15. The liquid nutritional composition of claim 14, wherein a total protein amount is 1% to 12% by weight of the liquid nutritional composition.

16. The liquid nutritional composition of claim 14, further comprising at least one of carbohydrate and fat.

17. The liquid nutritional composition of claim 14, wherein the casein is present in an amount of 50%> to 70%> by weight of the protein system.

18. The liquid nutritional composition of any one of claims 14 to 17, wherein the rice protein is present in an amount of 15% to 25% by weight of the protein system.

19. The liquid nutritional composition of any one of claims 14 to 18, wherein the pea protein is present in an amount of 15% to 25% by weight of the protein system.

20. The liquid nutritional composition of any one of claims 14 to 19, wherein the protein system comprises casein in an amount of 50% to 70% by weight of the protein system, rice protein in an amount of 15% to 25% by weight of the protein system, and pea protein in an amount of 15% to 25% by weight of the protein system.

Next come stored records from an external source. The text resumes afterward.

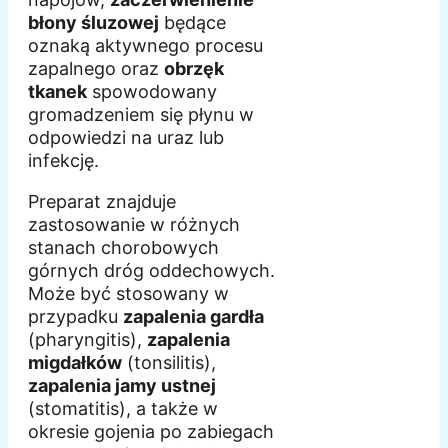
błony śluzowej
będące
oznaką aktywnego procesu
zapalnego oraz
obrzęk
tkanek
spowodowany
gromadzeniem się płynu w
odpowiedzi na uraz lub
infekcję.
Preparat znajduje
zastosowanie w różnych
stanach chorobowych
górnych dróg oddechowych.
Może być stosowany w
przypadku
zapalenia gardła
(pharyngitis),
zapalenia
migdałków
(tonsilitis),
zapalenia jamy ustnej
(stomatitis), a także w
okresie gojenia po zabiegach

21. The liquid nutritional composition of claim 20, wherein protein is present in an amount of 1% to 12% by weight of the liquid nutritional composition, carbohydrate is present in an amount of 1% to 30% by weight of the liquid nutritional composition, and fat is present in an amount of 0.1% to 12% by weight of the liquid nutritional composition.

22. The liquid nutritional composition of claim 20, wherein the calcium is present in an amount of 0.05% to 1.0% by weight of the liquid nutritional composition.

23. The liquid nutritional composition of claim 20, wherein the zinc is present in an amount of 0.001% to 0.020% by weight of the liquid nutritional composition.

24. The liquid nutritional composition of claim 20, wherein the iron is present in an amount of 0.0005% to 0.050% by weight of the liquid nutritional composition.

25. The liquid nutritional composition of any one of claims 14 to 24, wherein the concentration of lysine is 57 mg/g to 79 mg/g of protein in the liquid nutritional composition.